* Problem description
The entries below should be given again exactly, minus their pictures.

* Excerpted data
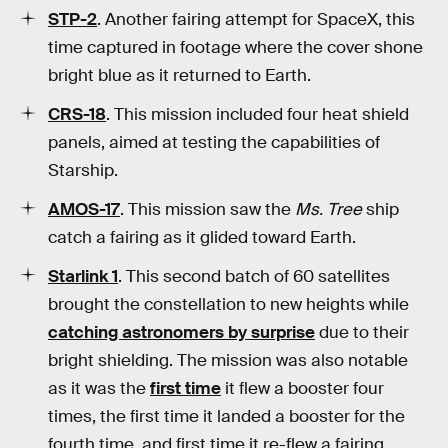
STP-2
. Another fairing attempt for SpaceX, this
time captured in footage where the cover shone
bright blue as it returned to Earth.
CRS-18
. This mission included four heat shield
panels, aimed at testing the capabilities of
Starship.
AMOS-17
. This mission saw the
Ms. Tree
ship
catch a fairing as it glided toward Earth.
Starlink 1
. This second batch of 60 satellites
brought the constellation to new heights while
catching astronomers by surprise
due to their
bright shielding. The mission was also notable
as it was the
first time
it flew a booster four
times, the first time it landed a booster for the
fourth time, and first time it re-flew a fairing.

* Response area
STP-2
. Another fairing attempt for SpaceX, this
time captured in footage where the cover shone
bright blue as it returned to Earth.
CRS-18
. This mission included four heat shield
panels, aimed at testing the capabilities of
Starship.
AMOS-17
. This mission saw the
Ms. Tree
ship
catch a fairing as it glided toward Earth.
Starlink 1
. This second batch of 60 satellites
brought the constellation to new heights while
catching astronomers by surprise
due to their
bright shielding. The mission was also notable
as it was the
first time
it flew a booster four
times, the first time it landed a booster for the
fourth time, and first time it re-flew a fairing.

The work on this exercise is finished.